На прошлый день рождения дедушка повёл её на экскурсию по Королевской обсерватории. Она чувствовала себя очень важной и очень взрослой, особенно когда дедушка договорился с одним своим другом оттуда – настоящим учёным, таким, какой станет однажды и она, – чтобы она посмотрела в телескоп на Луну. Она помнит, какой большой, близкой и нереальной выглядела Луна – все эти тени, провалы и кратеры, которые невозможно рассмотреть без специальных линз в телескопе.
Почему она так хорошо помнит эту поездку, а собственное имя ускользает? Будто кто-то задернул занавеску, отделив часть её разума; она знает, что там что-то есть, скрытое от взгляда, но размытое и искажённое. Если не сосредотачиваться на этих вещах, они исчезнут. Что ещё хуже, время от времени ей кажется, что и она не прочь всё забыть.
После еды, которую Питер окрестил ужином, он вновь потащил всех на пляж, чтобы поиграть в сложную игру, в правилах которой она так и не разобралась. Она сперва запуталась, но затем пролетели часы беготни и топота вместе с мальчишками – они топали ногами и звали друг друга. Всё это время над головой светило солнце, круглое и палящее, и никуда не двигалось, хотя, пока они ели, собирались сумерки. Только когда Питеру наскучила игра, она заметила, как устала, как перепачкалась, что её ночная рубашка жёсткая от соли, а волосы спутаны.
Что бы сказал дедушка? Она едва не хихикает от этой мысли, но вместо этого икает и размазывает слёзы по щекам. Он всегда хвалит её, когда она сидит прямо, держит ноги вместе, а руки аккуратно складывает на коленях. Когда она забывает держать осанку или вертится, когда возбуждённо подпрыгивает, торопясь продемонстрировать ему последние пополнения в своей коллекции, он замолкает и хмуро сжимает губы. Он считает, что наука – неподходящее занятие для юной леди. Но ведь он повёл её в обсерваторию, так что, может быть, глубоко в душе он всё-таки добрый, пусть мама так и не думает.
Иногда, когда мама в подходящем настроении, она очень точно изображает, как дедушка хмурится. Мама не любит дедушку, это видно, хоть она никогда и не говорила об этом вслух. Насчёт отца непонятно. Иногда и папа, и мама будто расстроены после визита дедушки, но что-то подсказывает, что это одна из таких вещей, о которых лучше не спрашивать.
От мыслей о маме колет в груди, да так, что дышать трудно. Хочется, чтобы мама появилась здесь и вычесала солёные колтуны из волос, чтобы рассказала правильно одну из своих сказок. Может быть, она уже слишком взрослая для сказок, но прямо сейчас ей хочется этого больше всего на свете. Она рыдает ещё горше при этой мысли.

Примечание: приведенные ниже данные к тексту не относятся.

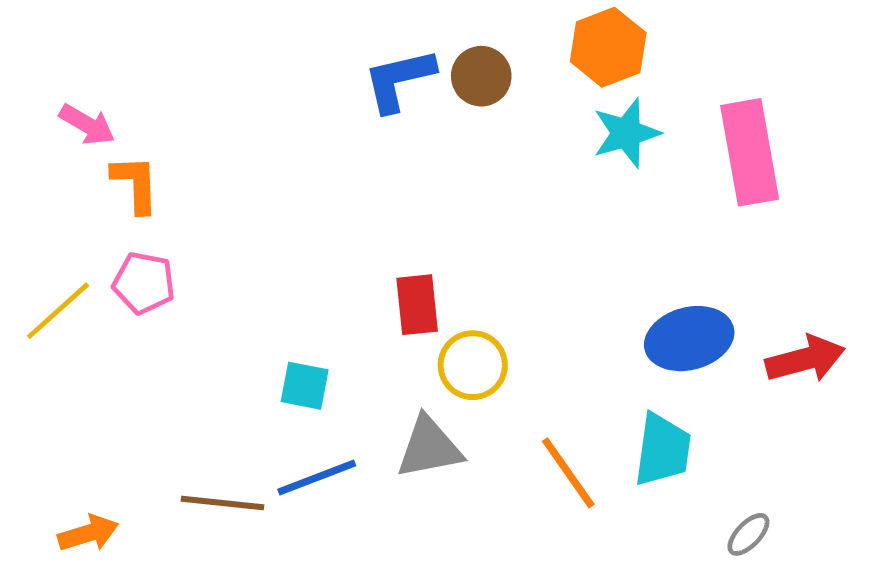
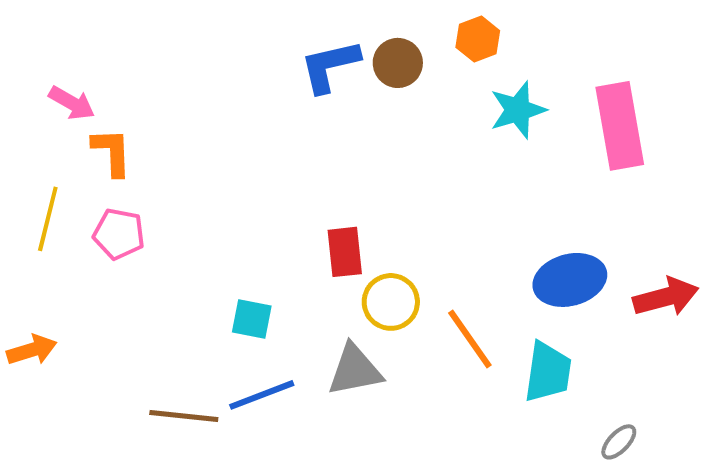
orange hexagon: (608, 47) -> (478, 39), moved, size x0.7
yellow line: (58, 311) -> (48, 219), moved, turned -34
orange line: (568, 473) -> (470, 339), moved
orange arrow: (88, 533) -> (32, 350), moved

Может, она больше никогда не увидит маму, папу или Кухарку. Или дедушку – она будет счастлива увидеть его, даже если он отругает её или разочарованно вздохнёт, потому что она выглядит ужасно неопрятно, как не подобает леди. Она еще столько всего не видела и не сделала. Что, если она никогда не сможет поступить в университет и стать учёной, не будет путешествовать по миру?
Она растирает щеки и вытирается о ночную рубашку. К её облегчению, слёз больше нет, только сухие глаза жгутся и щиплют. Надоело себя жалеть. Ну и что с того, если никто её не спасёт? Она просто спасёт себя сама.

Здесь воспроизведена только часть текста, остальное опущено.